What image character recognition application is made to identify the text from a given picture. This is much more complex than the identifying text from a scanned document.
Here Insert Picture Description
To accomplish this work, you need to take the following steps:
1. Text Detection (Text detection) - The text on pictures with other environmental objects separated from the
2. character segmentation (Character segmentation) - The text is divided into a a single character
3. character classification (character classification) - to determine what each character is a flow chart can be used to express the problem task, each task can be made a separate team responsible for solving:
Here Insert Picture Description

2, the sliding window

Sliding window is to be extracted from an image is used in the art. If we need to identify a pedestrian in the picture, the first thing to do is to use a number of fixed-size images to train a model can accurately identify pedestrians.
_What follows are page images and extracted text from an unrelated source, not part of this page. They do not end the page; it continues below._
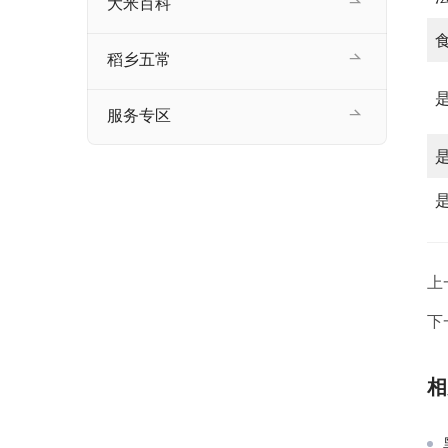
大米百科
稻乡五常
服务专区
上
下
相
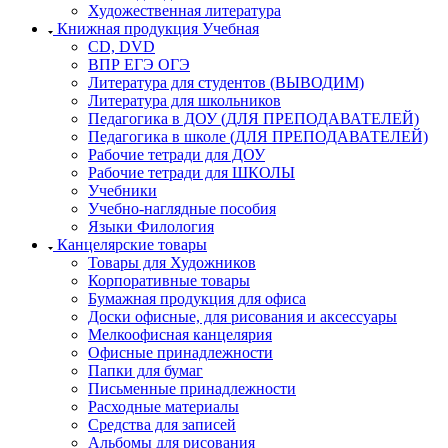
Художественная литература
Книжная продукция Учебная
CD, DVD
ВПР ЕГЭ ОГЭ
Литература для студентов (ВЫВОДИМ)
Литература для школьников
Педагогика в ДОУ (ДЛЯ ПРЕПОДАВАТЕЛЕЙ)
Педагогика в школе (ДЛЯ ПРЕПОДАВАТЕЛЕЙ)
Рабочие тетради для ДОУ
Рабочие тетради для ШКОЛЫ
Учебники
Учебно-наглядные пособия
Языки Филология
Канцелярские товары
Товары для Художников
Корпоративные товары
Бумажная продукция для офиса
Доски офисные, для рисования и аксессуары
Мелкоофисная канцелярия
Офисные принадлежности
Папки для бумаг
Письменные принадлежности
Расходные материалы
Средства для записей
Альбомы для рисования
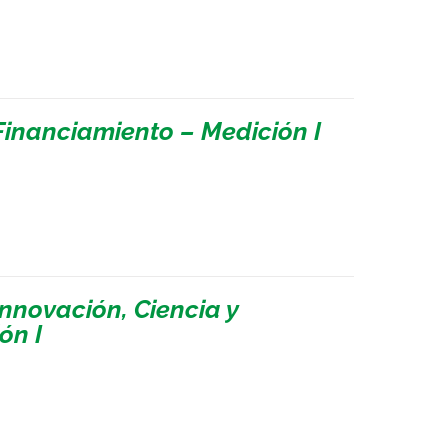
inanciamiento – Medición I
nnovación, Ciencia y
ón I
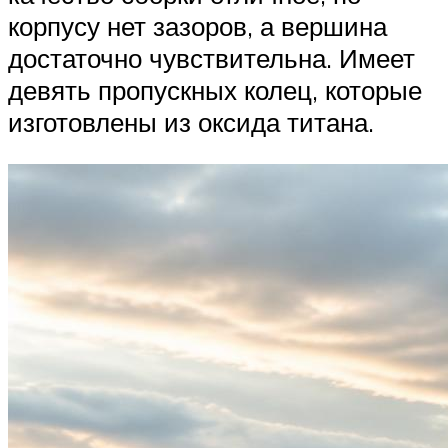
корпусу нет зазоров, а вершина
достаточно чувствительна. Имеет
девять пропускных колец, которые
изготовлены из оксида титана.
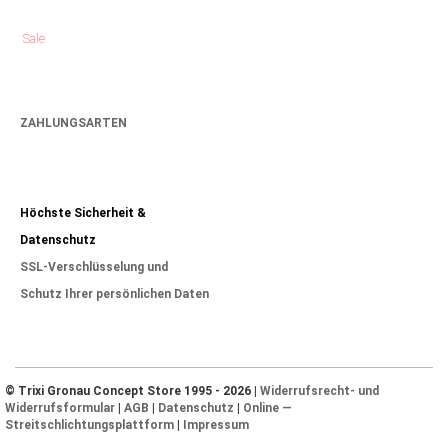
Sale
ZAHLUNGSARTEN
Höchste Sicherheit &
Datenschutz
SSL-Verschlüsselung und
Schutz Ihrer persönlichen Daten
© Trixi Gronau Concept Store 1995 - 2026 |
Widerrufsrecht- und
Widerrufsformular
|
AGB
|
Datenschutz
|
Online —
Streitschlichtungsplattform
|
Impressum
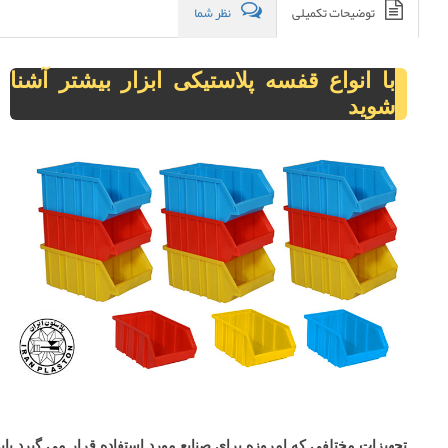
توضیحات تکمیلی
نظر شما
با انواع قفسه پلاستیکی ابزار بیشتر آشنا
شوید
تجهیزات مختلفی که امروزه برای صنایع مورد استفاده قرار می گیرد بای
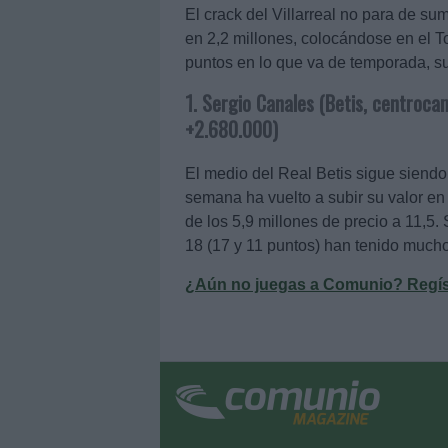
El crack del Villarreal no para de s
en 2,2 millones, colocándose en el T
puntos en lo que va de temporada, s
1. Sergio Canales (Betis, centrocam
+2.680.000)
El medio del Real Betis sigue siend
semana ha vuelto a subir su valor en
de los 5,9 millones de precio a 11,5
18 (17 y 11 puntos) han tenido mucho
¿Aún no juegas a Comunio? Regístr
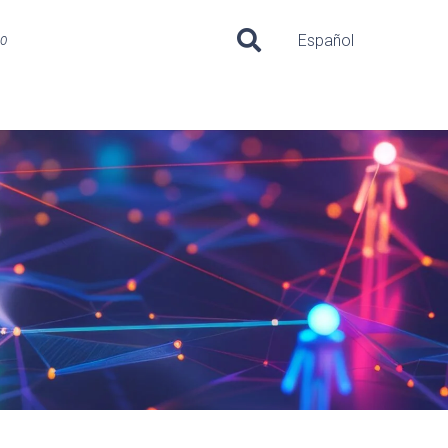
uo
Español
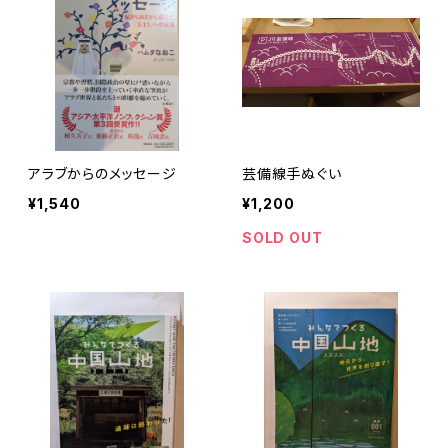
アラブからのメッセージ
芸備線手ぬぐい
¥1,540
¥1,200
SOLD OUT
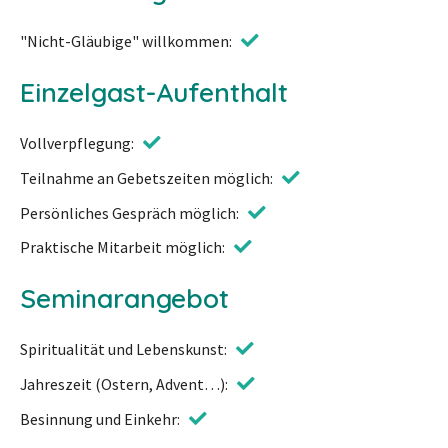
"Nicht-Gläubige" willkommen
Einzelgast-Aufenthalt
Vollverpflegung
Teilnahme an Gebetszeiten möglich
Persönliches Gespräch möglich
Praktische Mitarbeit möglich
Seminarangebot
Spiritualität und Lebenskunst
Jahreszeit (Ostern, Advent…)
Besinnung und Einkehr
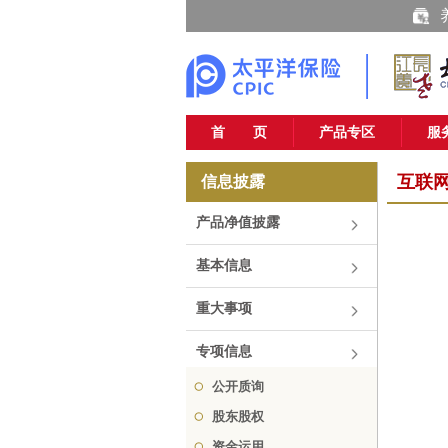
首 页
产品专区
服
互联
信息披露
产品净值披露
基本信息
重大事项
专项信息
公开质询
股东股权
资金运用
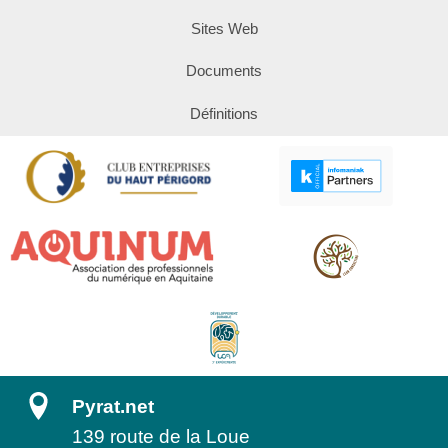
Sites Web
Documents
Définitions
Pyrat.net
139 route de la Loue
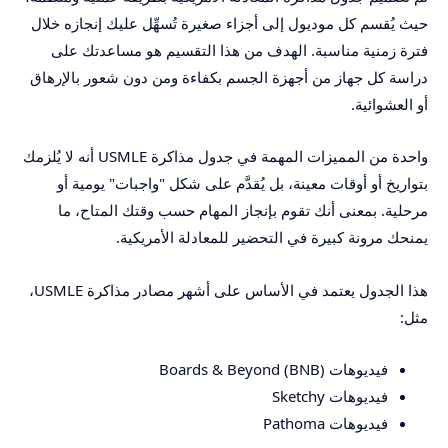
حيث يُقسم كل موديول إلى أجزاء صغيرة تُسهِّل عليك إنجازه خلال
فترة زمنية مناسبة. الهدف من هذا التقسيم هو مساعدتك على
دراسة كل جهاز من أجهزة الجسم بكفاءة ومن دون شعور بالإرهاق
أو العشوائية.
واحدة من المميزات المهمة في جدول مذاكرة USMLE أنه لا يُلزمك
بتواريخ أو أوقات معينة، بل يُقدَّم على شكل "واجبات" يومية أو
مرحلية. بمعنى أنك تقوم بإنجاز المهام حسب وقتك المتاح، ما
يمنحك مرونة كبيرة في التحضير للمعادلة الأمريكية.
هذا الجدول يعتمد في الأساس على أشهر مصادر مذاكرة USMLE،
مثل:
فيديوهات Boards & Beyond (BNB)
فيديوهات Sketchy
فيديوهات Pathoma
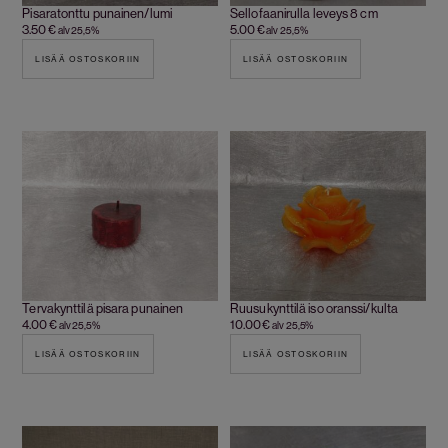
Pisaratonttu punainen/lumi
Sellofaanirulla leveys 8 cm
3.50
€
5.00
€
alv 25,5%
alv 25,5%
LISÄÄ OSTOSKORIIN
LISÄÄ OSTOSKORIIN
Tervakynttilä pisara punainen
Ruusukynttilä iso oranssi/kulta
4.00
€
10.00
€
alv 25,5%
alv 25,5%
LISÄÄ OSTOSKORIIN
LISÄÄ OSTOSKORIIN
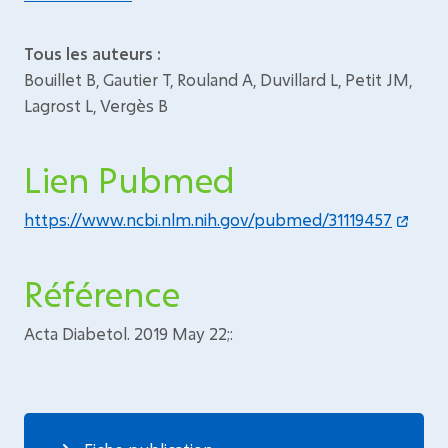
Tous les auteurs :
Bouillet B, Gautier T, Rouland A, Duvillard L, Petit JM,
Lagrost L, Vergès B
Lien Pubmed
https://www.ncbi.nlm.nih.gov/pubmed/31119457
Référence
Acta Diabetol. 2019 May 22;:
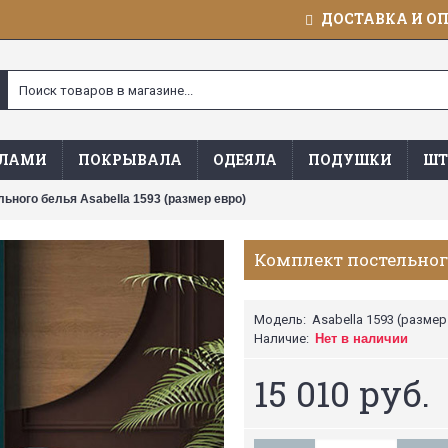
ДОСТАВКА И О
ЯЛАМИ
ПОКРЫВАЛА
ОДЕЯЛА
ПОДУШКИ
ШТ
ьного белья Asabella 1593 (размер евро)
Комплект постельного
Модель:
Asabella 1593 (размер
Наличие:
Нет в наличии
15 010 руб.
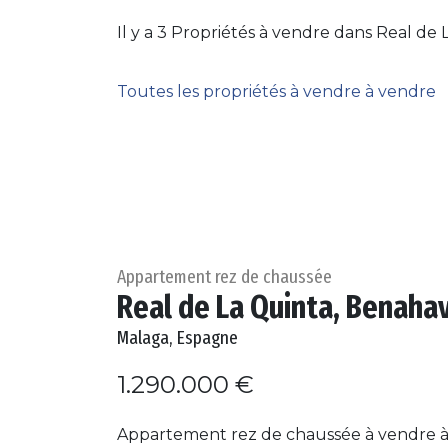
Il y a 3 Propriétés à vendre dans Real de 
Toutes les propriétés à vendre à vendre
Appartement rez de chaussée
Real de La Quinta, Benahav
Malaga, Espagne
1.290.000 €
Appartement rez de chaussée à vendre à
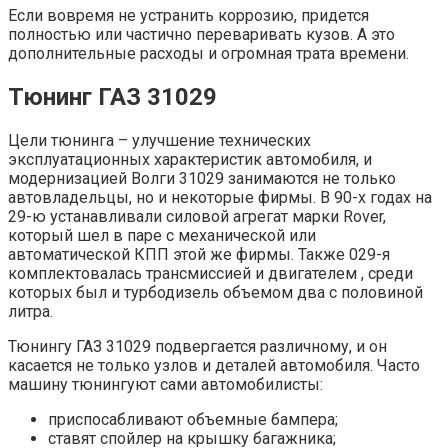
Если вовремя не устранить коррозию, придется
полностью или частично переваривать кузов. А это
дополнительные расходы и огромная трата времени.
Тюнинг ГАЗ 31029
Цели тюнинга – улучшение технических
эксплуатационных характеристик автомобиля, и
модернизацией Волги 31029 занимаются не только
автовладельцы, но и некоторые фирмы. В 90-х годах на
29-ю устанавливали силовой агрегат марки Rover,
который шел в паре с механической или
автоматической КПП этой же фирмы. Также 029-я
комплектовалась трансмиссией и двигателем , среди
которых был и турбодизель объемом два с половиной
литра.
Тюнингу ГАЗ 31029 подвергается различному, и он
касается не только узлов и деталей автомобиля. Часто
машину тюнингуют сами автомобилисты:
приспосабливают объемные бампера;
ставят спойлер на крышку багажника;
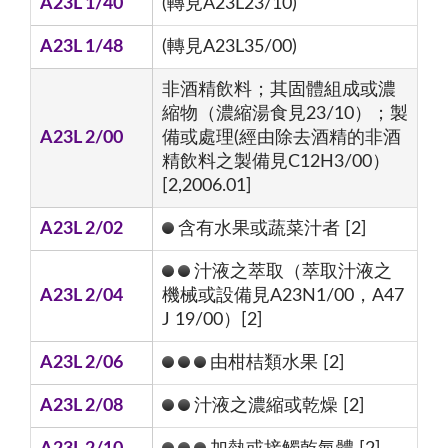
A23L 1/40
(轉見A23L23/10)
A23L 1/48
(轉見A23L35/00)
非酒精飲料；其固體組成或濃
縮物（濃縮湯食見23/10）；製
A23L 2/00
備或處理(經由除去酒精的非酒
精飲料之製備見C12H3/00）
[2,2006.01]
A23L 2/02
含有水果或蔬菜汁者 [2]
汁液之萃取（萃取汁液之
A23L 2/04
機械或設備見A23N1/00，A47
J 19/00）[2]
A23L 2/06
由柑桔類水果 [2]
A23L 2/08
汁液之濃縮或乾燥 [2]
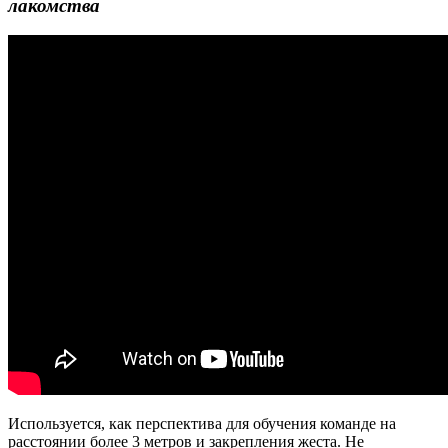
лакомства
Используется, как перспектива для обучения команде на
расстоянии более 3 метров и закрепления жеста. Не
Then the image size when we use the model to identify pedestrians before training used to crop the picture we want to pedestrian recognition, and then cut the slices get to the model, so the model is to determine whether a pedestrian, and then slide the cut in the picture regional re-cut, cut a slice of the new model is also to be judged, and so on until all the testing finished picture.
Once this is done, we have scaled clipping region, and then a new crop the image size of the newly cut slice scaled down to the size of the model adopted, the model to be determined, so the cycle.
Here Insert Picture Description
Sliding window technique is also used for character recognition, the first training model can distinguish character and non-character, then, using a sliding window technique character recognition, character recognition, once completed, we will identify some areas resulting expansion, then the overlap the area combined. Then we aspect ratio as a filter to filter out regions of greater width than height (the length of a word that is generally larger than the height). Under The green area is the result of these steps are considered to be the region after the text, while the red areas are ignored.
Here Insert Picture Description
The above is the text detection stage. The next step is to train a model to complete the task of dividing the text into a character, need training set by the picture between the picture and the individual character of the two connected characters to train the model.
Here Insert Picture Description
After training model, we are still using a sliding window technique to character recognition.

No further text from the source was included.